I offered a good morning to the priest and he swung around as if what I’d actually offered was a swat on the back of the head. I may have jolted back in reaction to his defensiveness, his odd fear, as if he was part of a game I could not see. I wrapped my fingers around the keys in my pocket. His face was not-at-all that of a friendly like-mind; it was that of a tortured animal. He had the kind of glasses that made his eyes creepily large, cartoonish. His cheeks were rosy and flakey, perspiration framed his swollen face. And he was obviously not a priest, simply a man wearing all black.

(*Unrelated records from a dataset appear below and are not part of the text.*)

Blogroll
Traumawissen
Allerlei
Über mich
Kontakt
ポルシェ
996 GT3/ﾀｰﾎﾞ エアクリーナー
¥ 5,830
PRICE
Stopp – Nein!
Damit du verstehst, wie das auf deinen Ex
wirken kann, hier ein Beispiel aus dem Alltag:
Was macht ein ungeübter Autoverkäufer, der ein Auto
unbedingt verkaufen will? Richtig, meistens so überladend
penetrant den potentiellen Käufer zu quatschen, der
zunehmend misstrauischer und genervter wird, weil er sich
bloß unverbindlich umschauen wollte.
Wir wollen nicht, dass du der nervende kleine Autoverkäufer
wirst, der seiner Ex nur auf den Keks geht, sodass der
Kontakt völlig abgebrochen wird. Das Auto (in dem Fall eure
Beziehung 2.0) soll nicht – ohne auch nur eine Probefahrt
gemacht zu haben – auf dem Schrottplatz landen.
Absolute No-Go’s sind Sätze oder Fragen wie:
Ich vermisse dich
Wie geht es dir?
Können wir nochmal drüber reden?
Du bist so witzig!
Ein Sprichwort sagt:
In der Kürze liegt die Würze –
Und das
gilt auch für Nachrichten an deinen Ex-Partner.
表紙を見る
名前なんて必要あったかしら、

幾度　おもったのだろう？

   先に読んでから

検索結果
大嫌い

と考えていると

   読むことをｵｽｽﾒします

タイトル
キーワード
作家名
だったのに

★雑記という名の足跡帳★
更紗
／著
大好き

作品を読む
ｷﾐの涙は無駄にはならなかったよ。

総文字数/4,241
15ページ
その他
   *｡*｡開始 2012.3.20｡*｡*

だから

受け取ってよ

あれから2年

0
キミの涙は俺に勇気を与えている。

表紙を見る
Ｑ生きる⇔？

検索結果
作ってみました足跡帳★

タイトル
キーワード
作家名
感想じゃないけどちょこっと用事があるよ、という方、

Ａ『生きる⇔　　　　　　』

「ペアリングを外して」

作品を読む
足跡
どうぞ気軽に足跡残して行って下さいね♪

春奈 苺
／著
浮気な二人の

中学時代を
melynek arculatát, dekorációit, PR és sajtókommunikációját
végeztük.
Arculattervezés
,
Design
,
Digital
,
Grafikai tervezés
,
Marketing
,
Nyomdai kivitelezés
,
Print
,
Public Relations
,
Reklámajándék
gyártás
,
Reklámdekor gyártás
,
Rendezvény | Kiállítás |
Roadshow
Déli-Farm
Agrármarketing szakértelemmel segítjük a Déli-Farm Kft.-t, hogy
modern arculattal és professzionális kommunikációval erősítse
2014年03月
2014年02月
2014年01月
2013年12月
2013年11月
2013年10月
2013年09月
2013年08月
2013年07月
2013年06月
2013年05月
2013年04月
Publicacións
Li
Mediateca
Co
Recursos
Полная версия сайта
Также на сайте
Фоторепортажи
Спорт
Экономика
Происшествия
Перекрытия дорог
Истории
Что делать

How hungry must I have been for a relatable neighbor to create such a convincing story.

 

A recently-read Brene Brown quote comes to mind. (Brown is a professor at the University of Houston Graduate College of Social Work, specializes in social connection.): “A deep sense of love and belonging is an irresistible need of all people. We are biologically, cognitively, physically, and spiritually wired to love, to be loved, and to belong. When those needs are not met, we don't function as we were meant to. We break. We fall apart. We numb. We ache. We hurt others. We get sick.”

 

I would arrive to school in a matter of minutes on that final day, and we would discuss how you cannot heal from trauma in isolation, it simply is not possible. How human connection is hands-down the best thing for your health. I reason that the Extended Stay demographic is as deserving of that level of human connection, that level of care, as are my unique and varied classmates, as is the rich lady at Whole Foods. As am I.